Return exactly the final stretch of the records below, opening with the line that contains "FECHADURA PADO COPA" and closing with the last line.

[Dataset records]
::::::::::

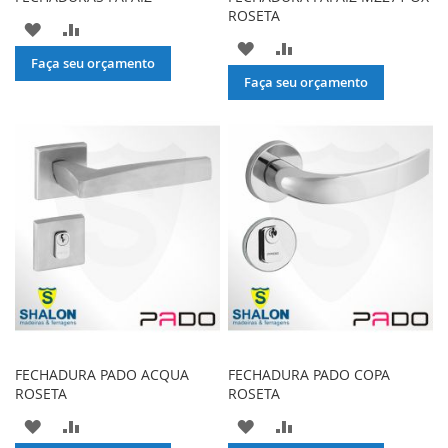
ROSETA
ADICIONAR
ADICIONAR
ADICIONAR
ADICIONAR
À
PARA
Faça seu orçamento
À
PARA
Faça seu orçamento
LISTA
COMPARAR
LISTA
COMPARAR
DE
DE
DESEJOS
DESEJOS
FECHADURA PADO ACQUA
FECHADURA PADO COPA
ROSETA
ROSETA
ADICIONAR
ADICIONAR
ADICIONAR
ADICIONAR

::::::::::

**Solution for this exercise**
FECHADURA PADO COPA
ROSETA
ROSETA
ADICIONAR
ADICIONAR
ADICIONAR
ADICIONAR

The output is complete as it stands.